I don't think it's that deep: Obligatory manual labor destroys the body (and, often, the mind) and what time you have you spend exhausted. Being entirely sedentary remains a choice for us office workers—this is why people exercise and spend time outside.
Of course, I would like more flexibility in choosing how much I and where I do my sedentary labor, so I might devote time to, say, gardening. But it's easy to forget that humans have spent most of human history trying to escape subsistence farming.
I have worked subsistence farming for a small portion of my life, and I cannot tell you how hard it is, physically and psychologically. That was by choice, as part of essentially joining my wife's culture and family.
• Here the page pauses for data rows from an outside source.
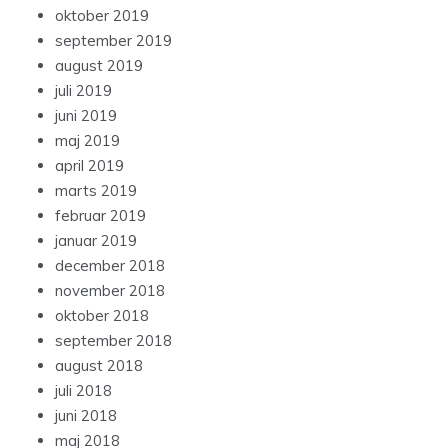
oktober 2019
september 2019
august 2019
juli 2019
juni 2019
maj 2019
april 2019
marts 2019
februar 2019
januar 2019
december 2018
november 2018
oktober 2018
september 2018
august 2018
juli 2018
juni 2018
maj 2018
If I were to do that for the remainder of my life it would destroy me.
Anyway, I'm going to go happily work from my desk 30 ft from my bedroom while drinking coffee likely farmed for about ~$0.30/hour while I make a few hundred times that.
> But it's easy to forget that humans have spent most of human history trying to escape subsistence farming.
Do you define human history as the last ~10k years or last ~100k-500k years?
But yes, certainly at least the last 3000 years for most humans have been spent farming to a large degree. But if we are even moderate in estimations of human origins, farming is very recent.
It truly is not a choice, as I cannot sustain my family / lifestyle with manual labor. Opting into working out for the sake of my health is not nearly the same.